In the records below, the relevant part opens with the line containing "запасом хода больше 2100 км оказался в два" and closes with the line containing "Moscova preferă să"; print that part exactly and only, without its pictures.

Page images and extracted text:
◆ ◆ ◆ ◆ ◆ ◆ ◆

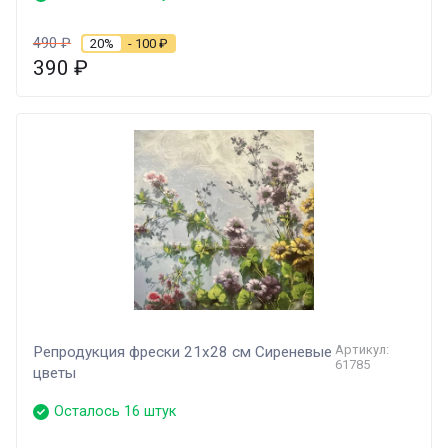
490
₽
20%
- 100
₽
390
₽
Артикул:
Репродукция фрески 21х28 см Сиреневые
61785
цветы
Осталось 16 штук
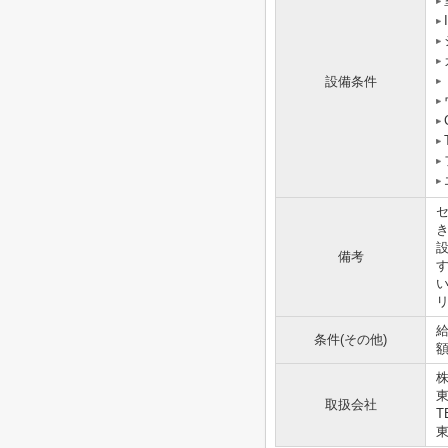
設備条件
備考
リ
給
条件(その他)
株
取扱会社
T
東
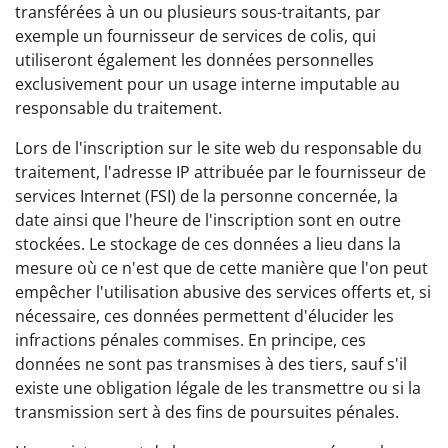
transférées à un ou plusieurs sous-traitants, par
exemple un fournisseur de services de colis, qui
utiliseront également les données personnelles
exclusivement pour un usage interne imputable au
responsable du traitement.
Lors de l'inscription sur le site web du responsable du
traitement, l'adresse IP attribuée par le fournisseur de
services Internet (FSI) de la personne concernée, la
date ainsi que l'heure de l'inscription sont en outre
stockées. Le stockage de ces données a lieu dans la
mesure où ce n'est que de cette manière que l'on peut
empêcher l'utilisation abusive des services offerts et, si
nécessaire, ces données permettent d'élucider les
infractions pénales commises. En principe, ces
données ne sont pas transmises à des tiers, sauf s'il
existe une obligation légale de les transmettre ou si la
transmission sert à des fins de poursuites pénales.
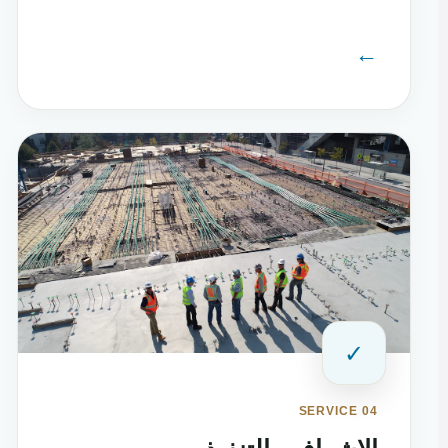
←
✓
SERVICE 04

◆ ◆ ◆ ◆ ◆ ◆ ◆

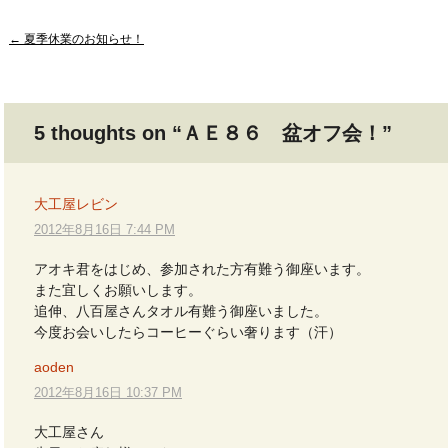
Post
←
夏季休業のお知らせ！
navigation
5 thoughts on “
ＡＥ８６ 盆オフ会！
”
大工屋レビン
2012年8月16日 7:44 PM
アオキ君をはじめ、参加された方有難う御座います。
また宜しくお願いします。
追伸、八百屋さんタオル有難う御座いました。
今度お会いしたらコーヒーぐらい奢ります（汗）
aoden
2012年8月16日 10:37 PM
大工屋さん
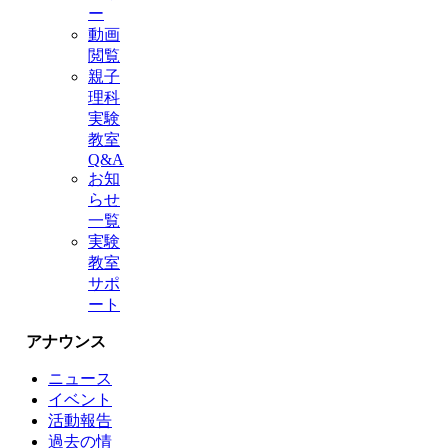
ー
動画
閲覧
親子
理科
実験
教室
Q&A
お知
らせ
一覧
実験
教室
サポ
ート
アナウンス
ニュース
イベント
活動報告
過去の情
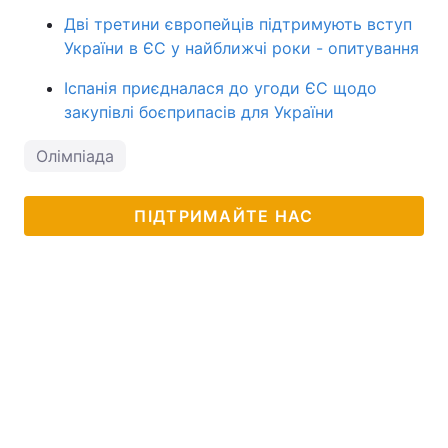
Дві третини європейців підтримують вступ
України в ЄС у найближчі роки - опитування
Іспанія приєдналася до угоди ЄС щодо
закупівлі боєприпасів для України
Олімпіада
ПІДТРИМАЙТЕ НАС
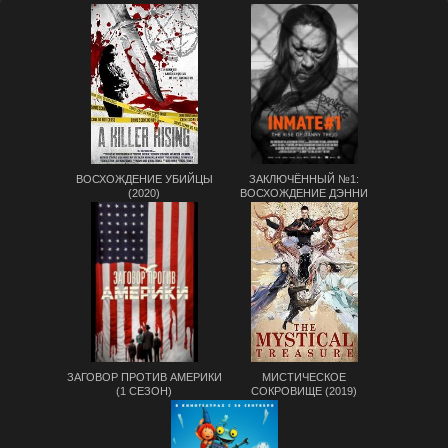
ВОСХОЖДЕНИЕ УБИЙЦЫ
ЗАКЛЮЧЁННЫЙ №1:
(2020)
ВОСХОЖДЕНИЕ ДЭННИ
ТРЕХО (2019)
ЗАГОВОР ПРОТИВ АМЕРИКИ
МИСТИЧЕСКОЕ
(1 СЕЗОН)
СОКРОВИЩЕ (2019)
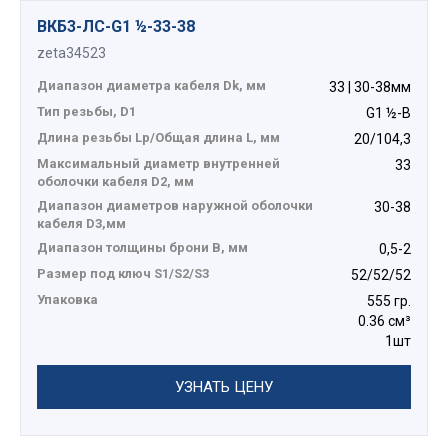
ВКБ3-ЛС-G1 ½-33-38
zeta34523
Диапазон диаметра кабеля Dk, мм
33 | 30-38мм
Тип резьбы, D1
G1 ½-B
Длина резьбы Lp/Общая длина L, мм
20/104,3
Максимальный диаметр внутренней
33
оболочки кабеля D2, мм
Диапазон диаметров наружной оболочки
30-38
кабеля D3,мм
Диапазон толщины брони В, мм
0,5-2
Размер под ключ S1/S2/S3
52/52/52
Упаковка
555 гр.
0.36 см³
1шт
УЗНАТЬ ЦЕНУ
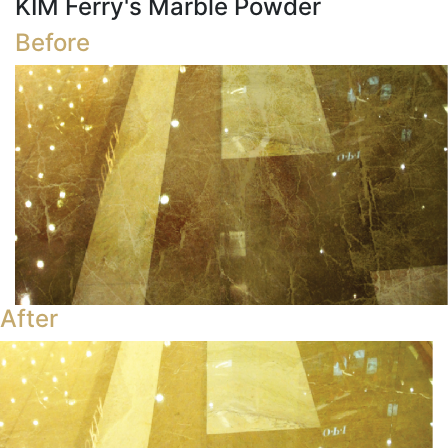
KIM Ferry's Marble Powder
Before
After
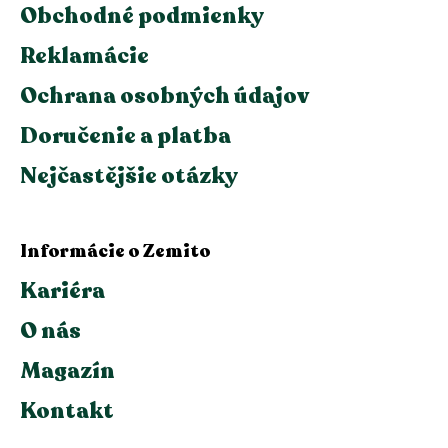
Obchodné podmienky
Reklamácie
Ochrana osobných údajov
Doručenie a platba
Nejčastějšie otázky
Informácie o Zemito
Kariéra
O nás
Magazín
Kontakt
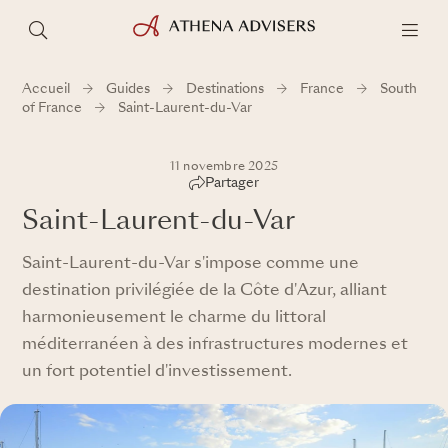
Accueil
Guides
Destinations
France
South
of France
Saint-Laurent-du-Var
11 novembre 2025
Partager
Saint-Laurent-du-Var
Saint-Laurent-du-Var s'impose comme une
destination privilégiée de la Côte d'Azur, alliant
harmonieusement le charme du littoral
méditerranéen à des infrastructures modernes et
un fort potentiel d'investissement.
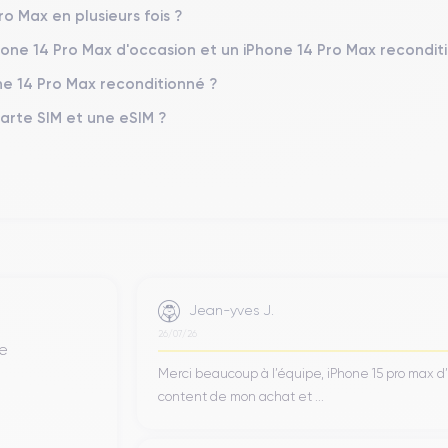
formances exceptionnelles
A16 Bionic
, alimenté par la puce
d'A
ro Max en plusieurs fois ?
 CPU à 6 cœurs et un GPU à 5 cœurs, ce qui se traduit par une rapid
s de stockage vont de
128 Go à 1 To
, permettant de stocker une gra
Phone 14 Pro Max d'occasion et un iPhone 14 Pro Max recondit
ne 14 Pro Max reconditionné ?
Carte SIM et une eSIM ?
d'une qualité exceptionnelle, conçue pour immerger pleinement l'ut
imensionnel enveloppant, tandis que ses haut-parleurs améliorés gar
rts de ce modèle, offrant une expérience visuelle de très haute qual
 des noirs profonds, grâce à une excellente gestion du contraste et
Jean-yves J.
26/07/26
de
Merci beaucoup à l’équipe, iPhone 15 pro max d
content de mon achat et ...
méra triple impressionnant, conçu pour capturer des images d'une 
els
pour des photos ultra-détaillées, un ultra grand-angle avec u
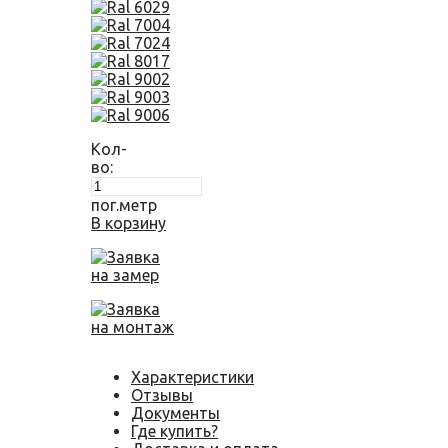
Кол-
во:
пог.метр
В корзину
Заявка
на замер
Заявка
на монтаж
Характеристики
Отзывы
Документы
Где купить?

◆ ◆ ◆ ◆ ◆ ◆ ◆

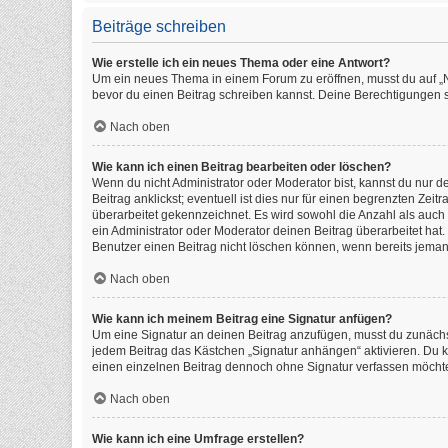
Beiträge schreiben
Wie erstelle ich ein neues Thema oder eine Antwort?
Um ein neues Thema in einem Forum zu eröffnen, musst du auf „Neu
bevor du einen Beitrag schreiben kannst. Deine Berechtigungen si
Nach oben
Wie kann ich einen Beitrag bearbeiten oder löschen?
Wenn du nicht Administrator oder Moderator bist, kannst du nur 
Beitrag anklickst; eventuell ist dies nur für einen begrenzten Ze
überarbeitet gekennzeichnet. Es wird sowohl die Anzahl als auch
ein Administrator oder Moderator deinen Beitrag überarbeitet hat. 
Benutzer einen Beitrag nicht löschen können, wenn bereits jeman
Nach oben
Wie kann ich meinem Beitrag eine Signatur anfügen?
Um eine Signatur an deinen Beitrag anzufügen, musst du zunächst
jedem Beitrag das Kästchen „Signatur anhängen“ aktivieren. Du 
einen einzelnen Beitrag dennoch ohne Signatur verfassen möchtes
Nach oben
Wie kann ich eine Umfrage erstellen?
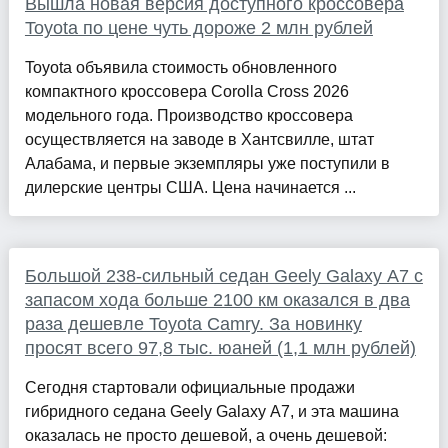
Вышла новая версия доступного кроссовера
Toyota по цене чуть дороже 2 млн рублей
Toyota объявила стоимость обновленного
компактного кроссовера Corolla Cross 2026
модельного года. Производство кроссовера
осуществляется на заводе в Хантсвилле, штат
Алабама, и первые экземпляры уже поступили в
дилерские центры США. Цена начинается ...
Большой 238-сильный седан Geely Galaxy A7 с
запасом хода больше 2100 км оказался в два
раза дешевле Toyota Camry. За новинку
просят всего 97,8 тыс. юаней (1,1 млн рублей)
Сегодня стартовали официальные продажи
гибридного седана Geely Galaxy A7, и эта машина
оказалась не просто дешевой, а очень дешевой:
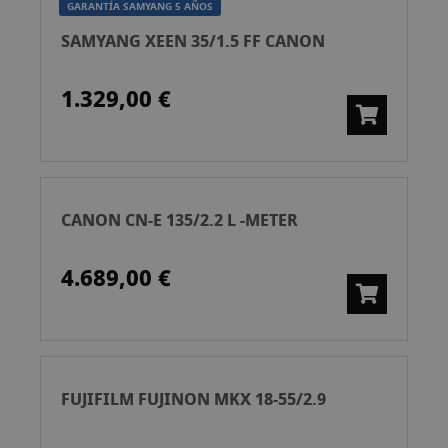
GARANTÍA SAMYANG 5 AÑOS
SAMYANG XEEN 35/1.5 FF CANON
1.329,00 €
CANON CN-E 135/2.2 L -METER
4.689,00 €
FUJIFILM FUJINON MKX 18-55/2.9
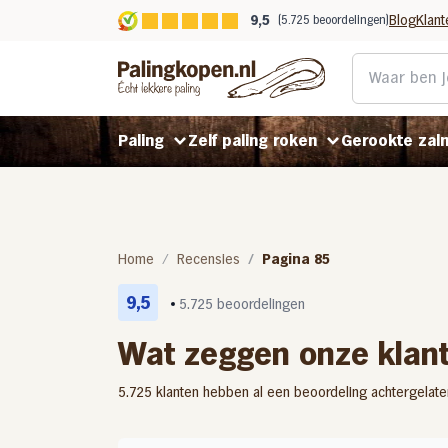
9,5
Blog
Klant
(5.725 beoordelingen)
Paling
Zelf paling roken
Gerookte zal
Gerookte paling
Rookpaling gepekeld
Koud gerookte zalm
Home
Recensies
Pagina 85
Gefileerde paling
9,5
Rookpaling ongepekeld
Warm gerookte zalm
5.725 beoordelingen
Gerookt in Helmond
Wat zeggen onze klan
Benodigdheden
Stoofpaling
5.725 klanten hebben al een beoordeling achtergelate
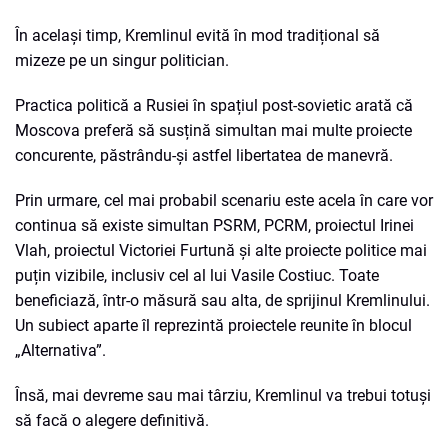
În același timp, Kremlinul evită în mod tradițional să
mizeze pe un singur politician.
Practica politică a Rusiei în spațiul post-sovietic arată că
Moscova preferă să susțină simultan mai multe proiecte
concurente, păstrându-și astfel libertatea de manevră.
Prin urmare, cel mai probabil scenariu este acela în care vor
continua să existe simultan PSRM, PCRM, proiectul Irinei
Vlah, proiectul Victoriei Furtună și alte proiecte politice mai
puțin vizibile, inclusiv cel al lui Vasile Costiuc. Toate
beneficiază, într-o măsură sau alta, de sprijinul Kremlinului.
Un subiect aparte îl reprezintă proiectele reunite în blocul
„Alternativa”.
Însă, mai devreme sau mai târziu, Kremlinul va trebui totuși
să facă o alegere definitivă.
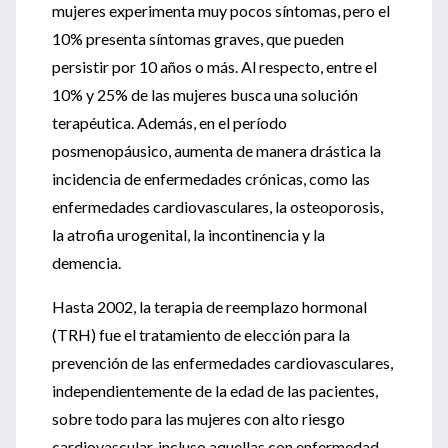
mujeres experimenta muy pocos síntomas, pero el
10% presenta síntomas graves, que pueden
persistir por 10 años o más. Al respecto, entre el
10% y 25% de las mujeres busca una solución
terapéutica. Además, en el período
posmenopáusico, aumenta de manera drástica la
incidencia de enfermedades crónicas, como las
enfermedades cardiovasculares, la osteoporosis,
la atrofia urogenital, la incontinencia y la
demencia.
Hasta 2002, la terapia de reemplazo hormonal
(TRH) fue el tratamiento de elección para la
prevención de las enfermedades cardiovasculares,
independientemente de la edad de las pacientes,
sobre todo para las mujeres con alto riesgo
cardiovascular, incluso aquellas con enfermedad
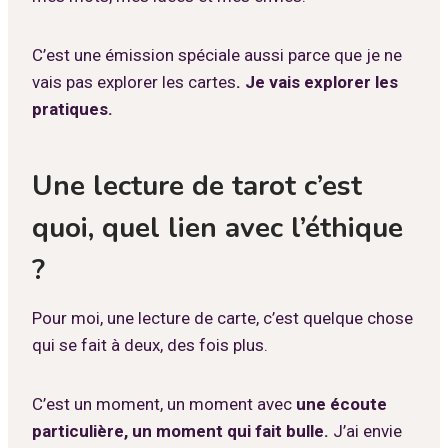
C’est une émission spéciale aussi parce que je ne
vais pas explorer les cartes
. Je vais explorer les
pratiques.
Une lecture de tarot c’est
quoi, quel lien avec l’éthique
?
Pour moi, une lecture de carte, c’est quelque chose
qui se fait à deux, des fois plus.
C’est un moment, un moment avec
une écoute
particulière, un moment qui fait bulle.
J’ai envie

◆ ◆ ◆ ◆ ◆ ◆ ◆

### Exercise answer
запасом хода больше 2100 км оказался в два
раза дешевле Toyota Camry. За новинку
просят всего 97,8 тыс. юаней (1,1 млн рублей)
Сегодня стартовали официальные продажи
гибридного седана Geely Galaxy A7, и эта машина
оказалась не просто дешевой, а очень дешевой:
GARANTÍA SAMYANG 5 AÑOS
SAMYANG XEEN 35/1.5 FF CANON
1.329,00 €
CANON CN-E 135/2.2 L -METER
4.689,00 €
FUJIFILM FUJINON MKX 18-55/2.9
9,5
Blog
Klant
(5.725 beoordelingen)
Paling
Zelf paling roken
Gerookte zal
Gerookte paling
Rookpaling gepekeld
Koud gerookte zalm
Home
Recensies
Pagina 85
Gefileerde paling
9,5
Rookpaling ongepekeld
Warm gerookte zalm
5.725 beoordelingen
Gerookt in Helmond
Wat zeggen onze klan
Benodigdheden
Stoofpaling
5.725 klanten hebben al een beoordeling achtergelate
În același timp, Kremlinul evită în mod tradițional să
mizeze pe un singur politician.
Practica politică a Rusiei în spațiul post-sovietic arată că
Moscova preferă să susțină simultan mai multe proiecte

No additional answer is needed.